What's so special about Letterpress?
Because Letterpress uses raised type -- as opposed to offset which uses a flat plate -- you end up with an actual indention of the paper where the ink is applied. This creates a three-dimensional surface on the card which is unlike anything you can get with modern printing. You can feel it with your fingers, see the impression on the back of the paper, and the subtle shadows add a new dimension to the printed page.
What are pigment prints?
Pigment prints are digital prints made with archival pigment-based inks. Most inkjet printers use dye-based inks that, while they provide vivid colors, will fade quickly when exposed to sunlight. Because our prints, and even our cards, are intended to be framed and hung on the wall, this will not do! Pigment prints, also known as "giclee" prints, are more expensive but give you the quality you expect in an art print.
What kind of paper do you use?
Letterpress cards are printed on "Lettra" paper by Crane. This card stock (300 grams/square meter) is archival, acid-free of 100% cotton fiber and made in the USA. It is thick and soft, made especially for letterpress printing as it takes an impression well and showcases the special depth of Letterpress printing.
Our full-color pigment prints and cards are printed on acid-free cardstock made by French Paper, a small, family-owned paper mill in Niles, Michigan.
Where do you get your maps?
The maps are hand drawn in ink on vellum by Gregory Mitchell -- that's me.
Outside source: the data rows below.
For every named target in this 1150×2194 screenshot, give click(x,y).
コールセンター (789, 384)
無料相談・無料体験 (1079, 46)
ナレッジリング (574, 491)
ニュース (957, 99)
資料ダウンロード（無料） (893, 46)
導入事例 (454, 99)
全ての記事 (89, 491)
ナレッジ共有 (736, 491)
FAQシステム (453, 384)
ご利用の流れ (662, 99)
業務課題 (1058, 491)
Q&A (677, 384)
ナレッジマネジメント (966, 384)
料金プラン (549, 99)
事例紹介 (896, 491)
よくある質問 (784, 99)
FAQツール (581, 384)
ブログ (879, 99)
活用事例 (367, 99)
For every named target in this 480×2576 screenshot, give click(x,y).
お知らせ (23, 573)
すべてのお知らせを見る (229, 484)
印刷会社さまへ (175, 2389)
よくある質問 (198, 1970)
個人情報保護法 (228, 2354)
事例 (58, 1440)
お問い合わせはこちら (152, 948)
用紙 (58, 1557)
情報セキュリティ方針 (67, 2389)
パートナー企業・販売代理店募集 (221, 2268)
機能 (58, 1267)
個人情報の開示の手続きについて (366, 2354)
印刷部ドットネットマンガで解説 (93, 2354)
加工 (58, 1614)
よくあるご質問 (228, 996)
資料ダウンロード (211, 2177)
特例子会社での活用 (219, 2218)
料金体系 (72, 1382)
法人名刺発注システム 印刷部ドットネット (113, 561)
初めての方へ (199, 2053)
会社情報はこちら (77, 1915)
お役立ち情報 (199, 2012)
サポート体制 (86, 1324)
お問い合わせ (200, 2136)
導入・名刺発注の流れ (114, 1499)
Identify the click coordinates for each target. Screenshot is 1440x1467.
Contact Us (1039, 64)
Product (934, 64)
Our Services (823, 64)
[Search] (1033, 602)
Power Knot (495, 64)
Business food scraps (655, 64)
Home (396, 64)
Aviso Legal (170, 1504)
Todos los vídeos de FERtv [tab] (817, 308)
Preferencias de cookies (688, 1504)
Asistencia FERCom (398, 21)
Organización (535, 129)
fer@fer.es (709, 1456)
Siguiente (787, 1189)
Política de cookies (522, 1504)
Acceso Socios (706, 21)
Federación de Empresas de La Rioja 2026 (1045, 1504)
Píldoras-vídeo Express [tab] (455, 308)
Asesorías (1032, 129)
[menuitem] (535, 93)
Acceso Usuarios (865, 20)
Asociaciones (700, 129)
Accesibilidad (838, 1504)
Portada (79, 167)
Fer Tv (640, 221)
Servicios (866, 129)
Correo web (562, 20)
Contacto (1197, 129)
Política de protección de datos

The originals are drawn at 11" x 17" by using a light pad and drawing on translucent vellum. The first rendition is done in pencil by tracing a map from the U.S. National Atlas or other paper map. The cartographic design is worked out at this point: decisions are made about what towns and roads and special features are to be included. I spend a lot of time researching interesting features to add, and always contact at least one "local" to help me out. When finished, the pencil drawing is overlaid with more vellum and the final ink drawings are made. Typically I'll made at least three ink layers: rivers, other linework, and text.
What is your production process?
The inked maps are scanned and imported into Paintshop Pro, where color is added and small corrections can be made. Then imported into Adobe Illustrator, title and subtitles are added and they are scaled to fit as required. For Letterpress prints, the Illustrator files are then sent to Boxcar Press, where they are converted into letterpress printing plates and then printed, one-at-a-time, on a vintage platen press. Digital prints are printed by Vintage Press and Design, run by a friend of mine in Fayetteville.
WHERE DO YOU WORK?
I live and work in Fayetteville, Arkansas in the beautiful Ozark Mountains, in the northwest corner of the state. My office is at home and Letterpress printing is done in a print shop owned by Frank Sharp, longtime Fayetteville resident. For forty years Frank ran the print shop as part of his Ozark Mountain Smokehouse business. For about the last twenty years the print shop sat idle, until the summer of 2015 when I approached Frank about using it for my cards. Frank, always known for his generosity, immediately offered me free, unlimited access to the shop, and the story has unfolded from there. Thank you Frank!
What kind of LETTERpress do you use?
I use a "platen" press which was probably made in the late 1800's. It looks like a Peerless press, although I can find no nameplate or manufacturers name on it. It was originally designed to be powered by a foot treadle, so I think late 19th century is likely. It was later converted to be powered by an electric motor, which is how I run it. It can print a maximum area of 8" by 12", which works well for printing cards one up (or one-at-a-time).